How to complete this task:
Go through the records and tally the lines that include the word "Lesbian". The answer is that total alone.

Supplied material:
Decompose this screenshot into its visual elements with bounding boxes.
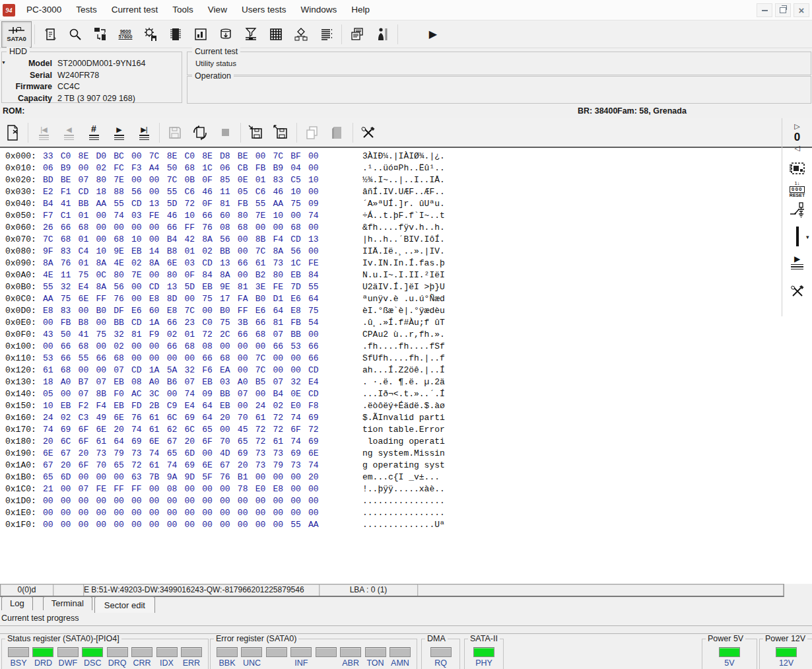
power-switch-button[interactable]	[789, 201, 806, 219]
hex-row[interactable]: 0x080:9F 83 C4 10 9E EB 14 B8 01 02 BB 0…	[5, 246, 812, 258]
hex-bytes[interactable]: 00 FB B8 00 BB CD 1A 66 23 C0 75 3B 66 8…	[43, 317, 321, 329]
hex-row[interactable]: 0x0A0:4E 11 75 0C 80 7E 00 80 0F 84 8A 0…	[5, 269, 812, 281]
hex-ascii[interactable]: ..............Uª	[362, 520, 445, 530]
utility-settings-button[interactable]	[138, 22, 163, 46]
hex-bytes[interactable]: 05 00 07 8B F0 AC 3C 00 74 09 BB 07 00 B…	[43, 388, 321, 400]
hex-row[interactable]: 0x1A0:67 20 6F 70 65 72 61 74 69 6E 67 2…	[5, 460, 812, 472]
pause-button[interactable]	[794, 227, 800, 246]
hex-ascii[interactable]: |h..h..´BIV.IôÍ.	[362, 234, 445, 244]
close-button[interactable]: ×	[794, 3, 809, 17]
hex-bytes[interactable]: 53 66 55 66 68 00 00 00 00 66 68 00 7C 0…	[43, 353, 321, 365]
hex-bytes[interactable]: 74 69 6F 6E 20 74 61 62 6C 65 00 45 72 7…	[43, 424, 321, 436]
head-map-button[interactable]	[238, 22, 263, 46]
hdd-expand-icon[interactable]: ▼	[1, 60, 6, 65]
menu-item[interactable]: Tools	[165, 0, 201, 20]
hex-row[interactable]: 0x0E0:00 FB B8 00 BB CD 1A 66 23 C0 75 3…	[5, 317, 812, 329]
hex-ascii[interactable]: ah...Í.Z2öê.|..Í	[362, 365, 445, 375]
hex-ascii[interactable]: tion table.Error	[362, 425, 445, 435]
hex-bytes[interactable]: 43 50 41 75 32 81 F9 02 01 72 2C 66 68 0…	[43, 329, 321, 341]
search-button[interactable]	[63, 22, 88, 46]
menu-item[interactable]: View	[201, 0, 234, 20]
hex-ascii[interactable]: CPAu2 ù..r,fh.».	[362, 330, 445, 339]
hex-bytes[interactable]: B4 41 BB AA 55 CD 13 5D 72 0F 81 FB 55 A…	[43, 198, 321, 210]
hex-row[interactable]: 0x190:6E 67 20 73 79 73 74 65 6D 00 4D 6…	[5, 448, 812, 460]
hex-bytes[interactable]: 24 02 C3 49 6E 76 61 6C 69 64 20 70 61 7…	[43, 412, 321, 424]
chip-resources-button[interactable]	[163, 22, 188, 46]
database-button[interactable]	[213, 22, 238, 46]
restore-button[interactable]	[775, 3, 791, 17]
hex-row[interactable]: 0x140:05 00 07 8B F0 AC 3C 00 74 09 BB 0…	[5, 388, 812, 400]
hex-ascii[interactable]: ................	[362, 496, 445, 506]
menu-item[interactable]: Help	[344, 0, 377, 20]
hex-bytes[interactable]: 21 00 07 FE FF FF 00 08 00 00 00 78 E0 E…	[43, 483, 321, 495]
start-test-button[interactable]: ▶	[791, 255, 803, 269]
hex-row[interactable]: 0x150:10 EB F2 F4 EB FD 2B C9 E4 64 EB 0…	[5, 400, 812, 412]
hex-row[interactable]: 0x090:8A 76 01 8A 4E 02 8A 6E 03 CD 13 6…	[5, 258, 812, 269]
pcb-chip-button[interactable]	[789, 161, 806, 176]
hex-row[interactable]: 0x020:BD BE 07 80 7E 00 00 7C 0B 0F 85 0…	[5, 174, 812, 186]
test-tools-button[interactable]	[790, 284, 805, 299]
hex-ascii[interactable]: .fh....fh....fSf	[362, 341, 445, 351]
hex-bytes[interactable]: AA 75 6E FF 76 00 E8 8D 00 75 17 FA B0 D…	[43, 293, 321, 305]
script-list-button[interactable]	[314, 22, 339, 46]
hex-bytes[interactable]: 10 EB F2 F4 EB FD 2B C9 E4 64 EB 00 24 0…	[43, 400, 321, 412]
hex-bytes[interactable]: 00 00 00 00 00 00 00 00 00 00 00 00 00 0…	[43, 519, 321, 531]
hex-bytes[interactable]: 00 00 00 00 00 00 00 00 00 00 00 00 00 0…	[43, 507, 321, 519]
hex-bytes[interactable]: F7 C1 01 00 74 03 FE 46 10 66 60 80 7E 1…	[43, 210, 321, 222]
baud-rate-button[interactable]: 960057600	[113, 22, 138, 46]
logical-structure-button[interactable]	[288, 22, 314, 46]
hex-row[interactable]: 0x1F0:00 00 00 00 00 00 00 00 00 00 00 0…	[5, 519, 812, 531]
hex-ascii[interactable]: èI.°ßæ`è|.°ÿædèu	[362, 306, 445, 316]
save-sector-button[interactable]	[162, 121, 187, 145]
menu-item[interactable]: PC-3000	[19, 0, 69, 20]
hex-row[interactable]: 0x100:00 66 68 00 02 00 00 66 68 08 00 0…	[5, 341, 812, 353]
hex-bytes[interactable]: 00 66 68 00 02 00 00 66 68 08 00 00 00 6…	[43, 341, 321, 353]
hex-ascii[interactable]: .ëòôëý+Éädë.$.àø	[362, 401, 445, 411]
hex-ascii[interactable]: 3ÀIÐ¼.|IÀIØ¾.|¿.	[362, 151, 445, 161]
reset-button[interactable]: 1↓000RESET	[790, 181, 805, 198]
refresh-sector-button[interactable]	[187, 121, 213, 145]
hex-ascii[interactable]: &fh....fÿv.h..h.	[362, 223, 445, 232]
hex-bytes[interactable]: 18 A0 B7 07 EB 08 A0 B6 07 EB 03 A0 B5 0…	[43, 376, 321, 388]
user-mode-button[interactable]	[370, 22, 395, 46]
hex-row[interactable]: 0x0D0:E8 83 00 B0 DF E6 60 E8 7C 00 B0 F…	[5, 305, 812, 317]
hex-row[interactable]: 0x050:F7 C1 01 00 74 03 FE 46 10 66 60 8…	[5, 210, 812, 222]
hex-ascii[interactable]: Iv.IN.In.Í.fas.þ	[362, 258, 445, 268]
save-to-file-button[interactable]	[244, 121, 269, 145]
tab[interactable]: Terminal	[43, 596, 92, 610]
hex-row[interactable]: 0x1B0:65 6D 00 00 00 63 7B 9A 9D 5F 76 B…	[5, 472, 812, 483]
hex-row[interactable]: 0x110:53 66 55 66 68 00 00 00 00 66 68 0…	[5, 353, 812, 365]
hex-bytes[interactable]: 7C 68 01 00 68 10 00 B4 42 8A 56 00 8B F…	[43, 234, 321, 246]
toolbar-overflow-icon[interactable]: ▾	[806, 234, 809, 240]
hex-bytes[interactable]: 33 C0 8E D0 BC 00 7C 8E C0 8E D8 BE 00 7…	[43, 151, 321, 162]
hex-bytes[interactable]: 06 B9 00 02 FC F3 A4 50 68 1C 06 CB FB B…	[43, 162, 321, 174]
hex-ascii[interactable]: âñÍ.IV.UÆF..ÆF..	[362, 187, 445, 197]
surface-grid-button[interactable]	[263, 22, 288, 46]
statistics-button[interactable]	[188, 22, 213, 46]
copy-button[interactable]	[300, 121, 325, 145]
hex-bytes[interactable]: 61 68 00 00 07 CD 1A 5A 32 F6 EA 00 7C 0…	[43, 365, 321, 376]
hex-ascii[interactable]: loading operati	[362, 437, 445, 446]
menu-item[interactable]: Windows	[293, 0, 344, 20]
hex-row[interactable]: 0x000:33 C0 8E D0 BC 00 7C 8E C0 8E D8 B…	[5, 151, 812, 162]
hex-bytes[interactable]: 26 66 68 00 00 00 00 66 FF 76 08 68 00 0…	[43, 222, 321, 234]
hex-row[interactable]: 0x1C0:21 00 07 FE FF FF 00 08 00 00 00 7…	[5, 483, 812, 495]
hex-ascii[interactable]: .¹..üó¤Ph..Ëû¹..	[362, 163, 445, 173]
zero-track-button[interactable]: ▷0◁	[794, 122, 801, 153]
new-sector-button[interactable]	[0, 121, 25, 145]
hex-bytes[interactable]: 55 32 E4 8A 56 00 CD 13 5D EB 9E 81 3E F…	[43, 281, 321, 293]
hex-ascii[interactable]: ...Ið¬<.t.»..´.Í	[362, 389, 445, 399]
hex-row[interactable]: 0x0F0:43 50 41 75 32 81 F9 02 01 72 2C 6…	[5, 329, 812, 341]
hex-ascii[interactable]: ªunÿv.è .u.ú°Ñæd	[362, 294, 445, 304]
hex-bytes[interactable]: E8 83 00 B0 DF E6 60 E8 7C 00 B0 FF E6 6…	[43, 305, 321, 317]
resources-button[interactable]	[38, 22, 63, 46]
hex-row[interactable]: 0x060:26 66 68 00 00 00 00 66 FF 76 08 6…	[5, 222, 812, 234]
hex-ascii[interactable]: ½¾.I~..|..I..IÅ.	[362, 175, 445, 185]
prev-sector-button[interactable]: ◀	[56, 121, 81, 145]
next-sector-button[interactable]: ▶	[106, 121, 131, 145]
hex-ascii[interactable]: ng system.Missin	[362, 448, 445, 458]
hex-bytes[interactable]: E2 F1 CD 18 88 56 00 55 C6 46 11 05 C6 4…	[43, 186, 321, 198]
hex-ascii[interactable]: !..þÿÿ.....xàè..	[362, 484, 445, 494]
menu-item[interactable]: Users tests	[234, 0, 294, 20]
hex-row[interactable]: 0x0B0:55 32 E4 8A 56 00 CD 13 5D EB 9E 8…	[5, 281, 812, 293]
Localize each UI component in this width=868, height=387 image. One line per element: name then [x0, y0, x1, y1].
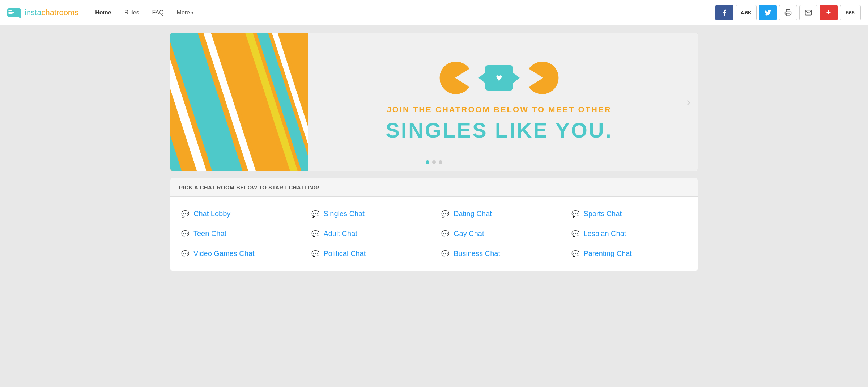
facebook-count: 4.6K [736, 5, 757, 20]
chat-bubble-icon-7: 💬 [441, 230, 449, 238]
header-social-actions: 4.6K + 565 [715, 5, 861, 20]
chat-bubble-icon-2: 💬 [311, 210, 319, 218]
print-icon [784, 9, 792, 16]
svg-rect-1 [8, 10, 12, 11]
chat-item-lesbian[interactable]: 💬 Lesbian Chat [564, 224, 694, 244]
chat-label-political: Political Chat [324, 249, 366, 258]
logo-chatrooms: chatrooms [41, 8, 78, 17]
twitter-button[interactable] [759, 5, 777, 20]
svg-rect-5 [786, 13, 790, 16]
nav-more[interactable]: More ▾ [171, 7, 199, 19]
nav-home[interactable]: Home [89, 7, 117, 19]
logo[interactable]: instachatrooms [7, 7, 78, 18]
facebook-icon [721, 9, 728, 16]
chat-bubble-icon-12: 💬 [571, 250, 579, 258]
chatrooms-header: PICK A CHAT ROOM BELOW TO START CHATTING… [170, 178, 698, 197]
main-content: ♥ JOIN THE CHATROOM BELOW TO MEET OTHER … [163, 25, 705, 278]
chat-item-videogames[interactable]: 💬 Video Games Chat [174, 244, 304, 264]
banner-dot-2[interactable] [432, 160, 436, 164]
chat-bubble-icon-3: 💬 [441, 210, 449, 218]
chat-label-parenting: Parenting Chat [584, 249, 632, 258]
chat-item-dating[interactable]: 💬 Dating Chat [434, 204, 564, 224]
nav-faq[interactable]: FAQ [146, 7, 170, 19]
chat-bubble-icon-11: 💬 [441, 250, 449, 258]
chat-item-adult[interactable]: 💬 Adult Chat [304, 224, 434, 244]
logo-insta: insta [25, 8, 41, 17]
chat-label-gay: Gay Chat [454, 230, 484, 238]
chat-label-lesbian: Lesbian Chat [584, 230, 626, 238]
chatrooms-grid: 💬 Chat Lobby 💬 Singles Chat 💬 Dating Cha… [170, 197, 698, 271]
chat-item-singles[interactable]: 💬 Singles Chat [304, 204, 434, 224]
banner-stripes [170, 33, 308, 171]
chatrooms-section: PICK A CHAT ROOM BELOW TO START CHATTING… [170, 178, 698, 271]
pacman-left-icon [439, 62, 471, 94]
chat-label-adult: Adult Chat [324, 230, 357, 238]
chat-bubble-icon-10: 💬 [311, 250, 319, 258]
banner-subtitle: JOIN THE CHATROOM BELOW TO MEET OTHER [387, 105, 611, 114]
nav-more-label: More [177, 9, 190, 16]
twitter-icon [764, 9, 771, 16]
chat-label-lobby: Chat Lobby [193, 210, 230, 218]
chat-item-business[interactable]: 💬 Business Chat [434, 244, 564, 264]
main-nav: Home Rules FAQ More ▾ [89, 7, 199, 19]
facebook-button[interactable] [715, 5, 733, 20]
chat-item-gay[interactable]: 💬 Gay Chat [434, 224, 564, 244]
chat-item-teen[interactable]: 💬 Teen Chat [174, 224, 304, 244]
chat-item-political[interactable]: 💬 Political Chat [304, 244, 434, 264]
chat-bubble-icon-1: 💬 [181, 210, 189, 218]
banner-stripes-svg [170, 33, 308, 171]
svg-rect-2 [8, 12, 14, 13]
banner-container: ♥ JOIN THE CHATROOM BELOW TO MEET OTHER … [170, 33, 698, 171]
banner-content: ♥ JOIN THE CHATROOM BELOW TO MEET OTHER … [308, 54, 698, 150]
banner-next-arrow[interactable]: › [686, 95, 690, 109]
logo-text: instachatrooms [25, 8, 78, 17]
email-icon [805, 9, 812, 16]
chat-bubble: ♥ [485, 65, 513, 91]
banner-title: SINGLES LIKE YOU. [386, 118, 613, 142]
print-button[interactable] [779, 5, 797, 20]
chat-bubble-icon-4: 💬 [571, 210, 579, 218]
banner-animation: ♥ [439, 62, 559, 94]
chat-item-parenting[interactable]: 💬 Parenting Chat [564, 244, 694, 264]
heart-icon: ♥ [496, 72, 502, 84]
banner-dot-1[interactable] [426, 160, 429, 164]
banner-dots [426, 160, 442, 164]
chat-label-teen: Teen Chat [193, 230, 226, 238]
pacman-right-icon [527, 62, 559, 94]
chevron-down-icon: ▾ [191, 10, 193, 15]
banner: ♥ JOIN THE CHATROOM BELOW TO MEET OTHER … [170, 33, 698, 171]
nav-rules[interactable]: Rules [119, 7, 145, 19]
svg-rect-3 [8, 13, 13, 14]
banner-dot-3[interactable] [439, 160, 442, 164]
chat-bubble-icon-8: 💬 [571, 230, 579, 238]
chat-label-singles: Singles Chat [324, 210, 365, 218]
chat-item-lobby[interactable]: 💬 Chat Lobby [174, 204, 304, 224]
add-button[interactable]: + [820, 5, 838, 20]
site-header: instachatrooms Home Rules FAQ More ▾ 4.6… [0, 0, 868, 25]
logo-icon [7, 7, 22, 18]
chat-bubble-icon-9: 💬 [181, 250, 189, 258]
chat-label-videogames: Video Games Chat [193, 249, 255, 258]
chat-label-business: Business Chat [454, 249, 500, 258]
email-button[interactable] [799, 5, 817, 20]
chat-label-dating: Dating Chat [454, 210, 492, 218]
chat-bubble-icon-6: 💬 [311, 230, 319, 238]
chat-label-sports: Sports Chat [584, 210, 622, 218]
chat-bubble-icon-5: 💬 [181, 230, 189, 238]
chat-item-sports[interactable]: 💬 Sports Chat [564, 204, 694, 224]
share-count: 565 [840, 5, 861, 20]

Answer to the exercise:
2